In the presence of water or tert-butyl alcohol, this compound disproportionates to zinc metal and zinc hydroxide or zinc tert-butoxide.

==Structure==
Various methods have been employed in order to determine the structure of decamethyldizincocene, including x-ray diffraction, ^{1}H NMR, and mass spectrometry. Through X-ray diffraction methods it has been found that the zinc atoms are sandwiched between two parallel C_{5}Me_{5} rings whose planes are perpendicular to the metal-metal bond axis. The separation between the two ring planes is approximately 6.40 Å. The C_{5}Me_{5} rings are in an eclipsed conformation with the methyl substituents bent slightly outward (away from the central metal atoms) at angles of 3 to 6 degrees.

In mononuclear metallocenes the bending of substituents attached to the rings serves to prevent steric hindrance; however, the radius of a methyl group is only 2.0 Å and therefore the bending in decamethyldizincocene does not serve this purpose since the distance between the two rings is much greater than this value. It is believed that in the case of decamethyldizincocene the bending of the methyl groups attached to the cyclopentadienyl ligands is preferential because it concentrates the electron density away from the central, positively charged metal atoms. The separation between each Zn atom and the center of the cyclopentadienyl ring attached to it is approximately 2.04 Å and the Zn-C(ring) distances range from 2.27 to 2.30 Å. The Zn-Zn bond distance is 2.305 Å, which indicates considerably strong bonding between the two zinc atoms.
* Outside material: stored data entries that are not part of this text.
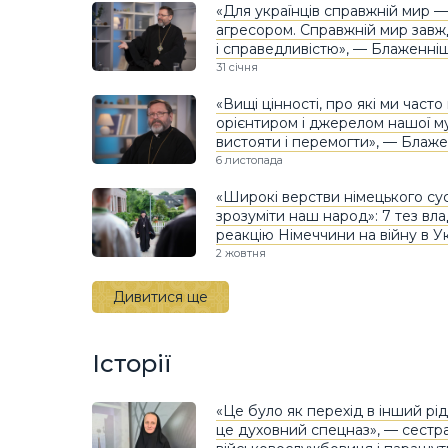
«Для українців справжній мир 
агресором. Справжній мир завж
і справедливістю», — Блаженні
31 січня
«Вищі цінності, про які ми часто
орієнтиром і джерелом нашої му
вистояти і перемогти», — Блаж
6 листопада
«Широкі верстви німецького су
зрозуміти наш народ»: 7 тез в
реакцію Німеччини на війну в Ук
2 жовтня
Дивитися ще
Історії
«Це було як перехід в інший рід
це духовний спецназ», — сестра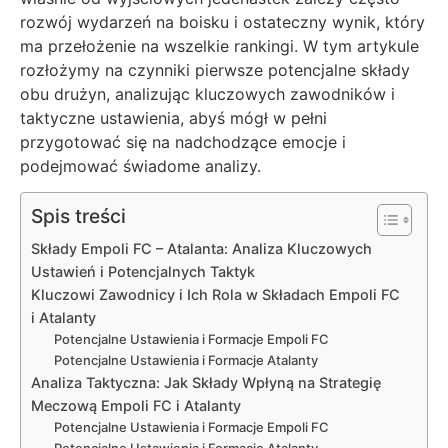
rozwój wydarzeń na boisku i ostateczny wynik, który
ma przełożenie na wszelkie rankingi. W tym artykule
rozłożymy na czynniki pierwsze potencjalne składy
obu drużyn, analizując kluczowych zawodników i
taktyczne ustawienia, abyś mógł w pełni
przygotować się na nadchodzące emocje i
podejmować świadome analizy.
Spis treści
Składy Empoli FC – Atalanta: Analiza Kluczowych
Ustawień i Potencjalnych Taktyk
Kluczowi Zawodnicy i Ich Rola w Składach Empoli FC
i Atalanty
Potencjalne Ustawienia i Formacje Empoli FC
Potencjalne Ustawienia i Formacje Atalanty
Analiza Taktyczna: Jak Składy Wpłyną na Strategię
Meczową Empoli FC i Atalanty
Potencjalne Ustawienia i Formacje Empoli FC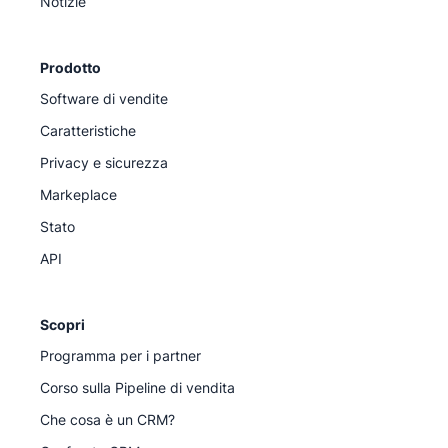
Notizie
Prodotto
Software di vendite
Caratteristiche
Privacy e sicurezza
Markeplace
Stato
API
Scopri
Programma per i partner
Corso sulla Pipeline di vendita
Che cosa è un CRM?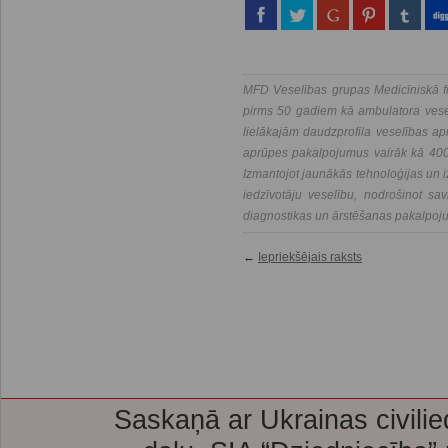
MFD Veselības grupas Medicīniskā fi
pirms 50 gadiem kā ambulatora vesel
lielākajām daudzprofila veselības a
aprūpes pakalpojumus vairāk kā 400 
Izmantojot jaunākās tehnoloģijas un i
iedzīvotāju veselību, nodrošinot savl
diagnostikas un ārstēšanas pakalpoj
←
Iepriekšējais raksts
Saskaņā ar Ukrainas civilie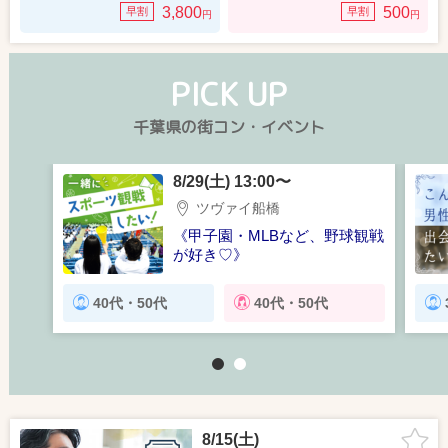
3,800
500
早割
早割
円
円
PICK UP
千葉県の街コン・イベント
8/29(土) 13:00〜
ツヴァイ船橋
《甲子園・MLBなど、野球観戦
が好き♡》
恋人と一緒に趣味を楽しみたい
方
40代・50代
40代・50代
1
2
8/15(土)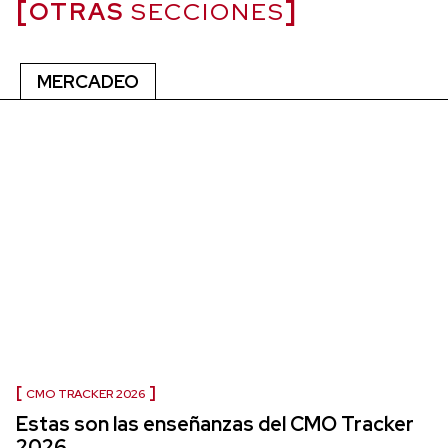
OTRAS
SECCIONES
MERCADEO
CMO TRACKER 2026
Estas son las enseñanzas del CMO Tracker
2026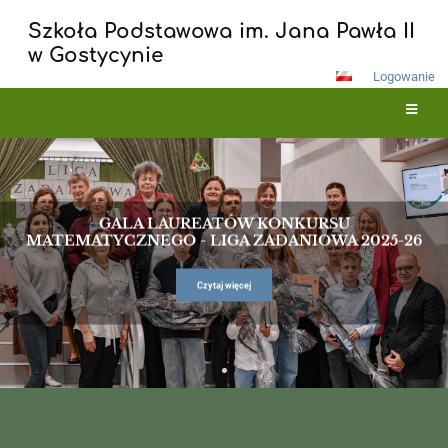
Szkoła Podstawowa im. Jana Pawła II
w Gostycynie
Logowanie
Strona
główna
GALA LAUREATÓW KONKURSU
MATEMATYCZNEGO - LIGA ZADANIOWA 2025-26
Czytaj więcej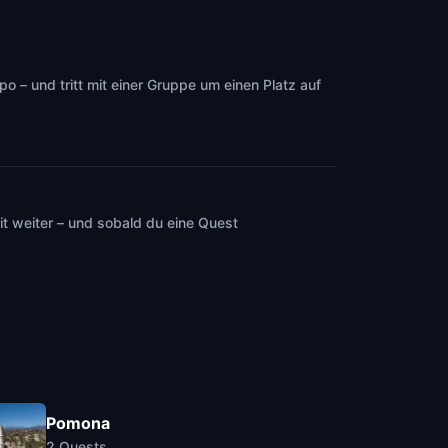
 – und tritt mit einer Gruppe um einen Platz auf
t weiter – und sobald du eine Quest
Pomona
2
Quests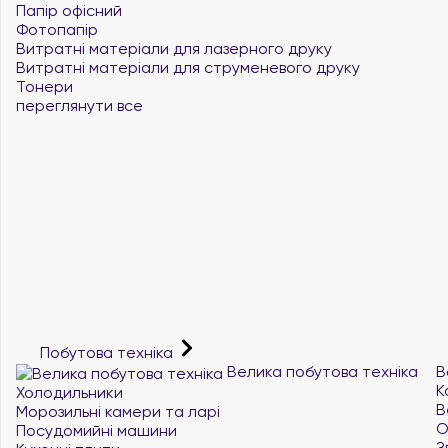
Папір офісний
Фотопапір
Витратні матеріали для лазерного друку
Витратні матеріали для струменевого друку
Тонери
переглянути все
Побутова техніка
Велика побутова техніка
В
К
Холодильники
В
Морозильні камери та ларі
О
Посудомийні машини
З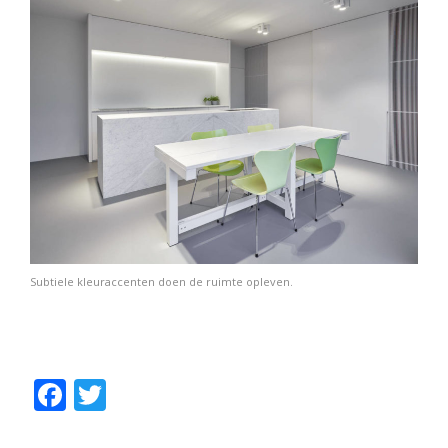
Subtiele kleuraccenten doen de ruimte opleven.
F
T
ac
w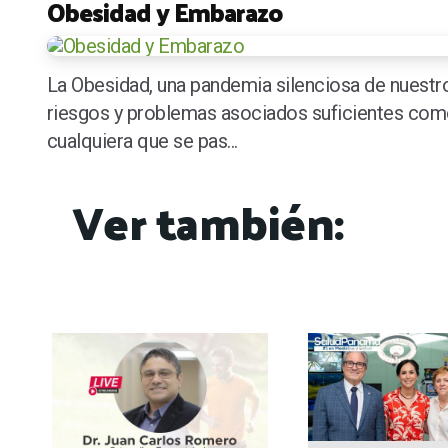
Obesidad y Embarazo
La Obesidad, una pandemia silenciosa de nuestr
riesgos y problemas asociados suficientes com
cualquiera que se pas...
Ver también: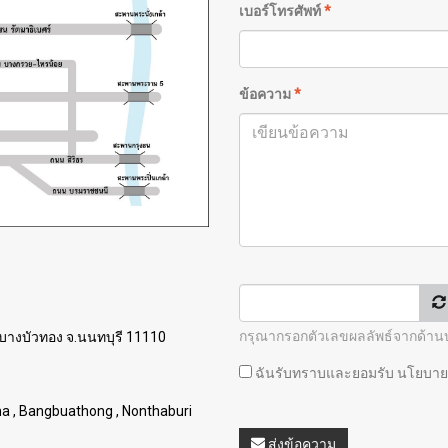
เบอร์โทรศัพท์
*
ข้อความ
*
กรุณากรอกตัวเลขผลลัพธ์จากด้า
บางบัวทอง จ.นนทบุรี 11110
ฉันรับทราบและยอมรับ
นโยบายค
na , Bangbuathong , Nonthaburi
ส่งข้อความ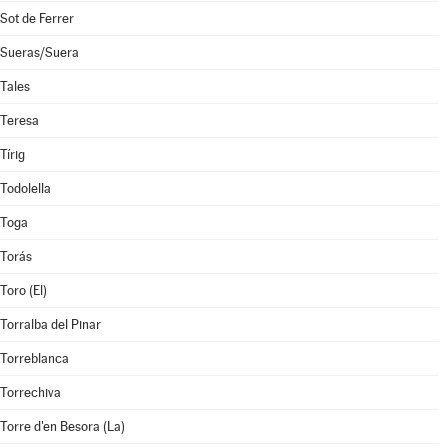
Sot de Ferrer
Sueras/Suera
Tales
Teresa
Tírig
Todolella
Toga
Torás
Toro (El)
Torralba del Pinar
Torreblanca
Torrechiva
Torre d'en Besora (La)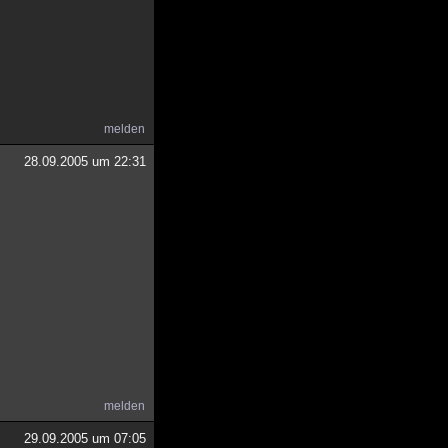
melden
28.09.2005 um 22:31
melden
29.09.2005 um 07:05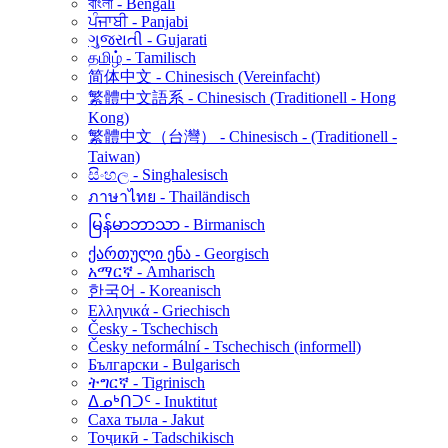
বাংলা - Bengali
ਪੰਜਾਬੀ - Panjabi
ગુજરાતી - Gujarati
தமிழ் - Tamilisch
简体中文 - Chinesisch (Vereinfacht)
繁體中文語系 - Chinesisch (Traditionell - Hong
Kong)
繁體中文（台灣） - Chinesisch - (Traditionell -
Taiwan)
සිංහල - Singhalesisch
ภาษาไทย - Thailändisch
မြန်မာဘာသာ - Birmanisch
ქართული ენა - Georgisch
አማርኛ - Amharisch
한국어 - Koreanisch
Ελληνικά - Griechisch
Česky - Tschechisch
Česky neformální - Tschechisch (informell)
Български - Bulgarisch
ትግርኛ - Tigrinisch
ᐃᓄᒃᑎᑐᑦ - Inuktitut
Саха тыла - Jakut
Тоҷикӣ - Tadschikisch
This can be compared to the known [Hg-Hg]^{2+} bond length of 2.5 to 2.7 Å. Two separate types of structures for dimetallocenes have been hypothesized including a coaxial structure (which is the structure of decamethyldizincocene) and a perpendicular structure in which the metal-metal bond axis is parallel to the plane of the cyclopentadienyl ligands (which is predicted to be the structure for dicuprocenes). The compound addressed in this paper is essentially linear with Zn-Zn bond angles of approximately 177°:

===Absence of bridging ligands===
^{1}H NMR and mass spectrometry studies have been useful in proving that decamethyldizincocene does not include bridging ligands. This study is important considering that the complex previously hypothesized to be Co_{2}(η^{5}-C_{5}Me_{5})_{2} was later found using ^{1}H NMR and mass spectrometry data to be supported by three bridging hydrogens. The ^{1}H NMR of decamethyldizincocene shows only one signal at δ 2.02 due to the hydrogens attached to the methyl groups on the cyclopentadienyl ligands.

===Electronic structure and bonding characteristics===
Decamethyldizincocene has an accumulation of electron density between the two zinc atoms, which indicates bonding. This bond has a predicted dissociation energy of 62 kcal·mol^{−1} and is approximately as strong as those found among metal-halide bonds. NBO (Natural Bond Order) analysis has indicated that sigma bonding occurs between the 4s orbitals of the central metal atoms with a bonding orbital occupancy of 1.9445.9 Using fragment molecular orbital analysis (FMOA) it has been found that there is one principal molecular orbital that participates in the Zn-Zn bonding with approximately 88% bonding character concentrated between the Zn atoms.